Foresters from the Iowa Department of Natural Resources recently spent a day scouting out trees infested with emerald ash borer in eastern Iowa. Des Moines County became the second county confirmed in July to have the small pest that invades and kills the trees after a homeowner in Burlington called to report a problem tree.
DNR Urban Forest coordinator Emma Hanigan says the field work took place during the DNR’s annual statewide conference to prepare them as the bug spreads. “So that when they go back to their home districts, they can see some signs and symptoms and recognize that, so we have people out there scouting,” Hanigan says.
DNR foresters found about 40-percent of the Burlington’s ash trees have symptoms associated with the emerald ash borer. City forester, Casey Chadwick, says they are still figuring out how to deal with the invasive beetle.
“This is going to add three to four times the workload to the crew.

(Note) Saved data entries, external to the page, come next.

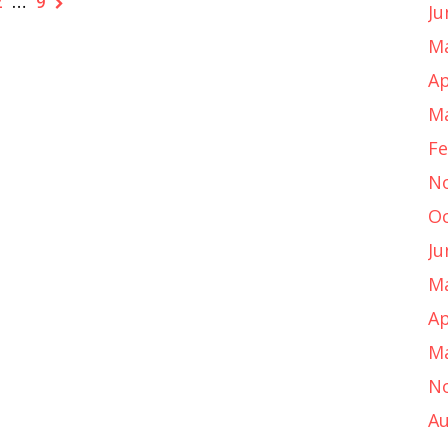
2
…
9
Ju
Ma
Ap
Ma
Fe
N
Oc
Ju
Ma
Ap
Ma
N
Au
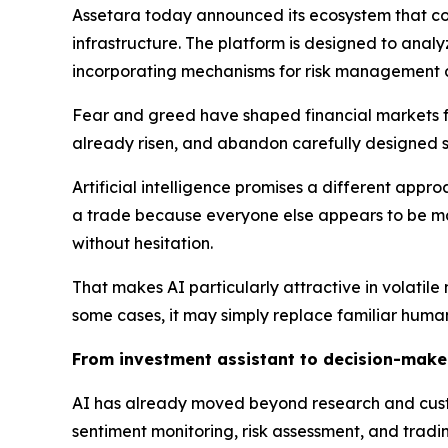
Assetara today announced its ecosystem that com
infrastructure. The platform is designed to ana
incorporating mechanisms for risk management 
Fear and greed have shaped financial markets fo
already risen, and abandon carefully designed 
Artificial intelligence promises a different app
a trade because everyone else appears to be mak
without hesitation.
That makes AI particularly attractive in volatil
some cases, it may simply replace familiar human
From investment assistant to decision-make
AI has already moved beyond research and custome
sentiment monitoring, risk assessment, and tradi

The city as a whole is in a financial crunch, so how they’re actually going to deal with it –whether we treat, whether we remove, combination of the two — that’s just all to be determined yet,” Chadwick says. He estimates that 10 to 20 percent of Burlington’s total tree canopy will be lost.
The bug was first discovered on an island in the Mississippi River in Allamakee County in 2010. In August, the borer was found in Fairfield in Jefferson County. Officials say there is no real way to kill off the bugs once they infect a tree. Many cities are cutting down their ash trees as a preventative measure to keep the beetle from spreading.
Officials estimate Iowa has 52-million rural ash trees and another 3.1 million in urban areas. State experts say the borer is very slow moving on its own, but can be helped along by people moving firewood. They encourage you to help slow the spread of the bug by buying firewood at your campsite and not moving it around the state.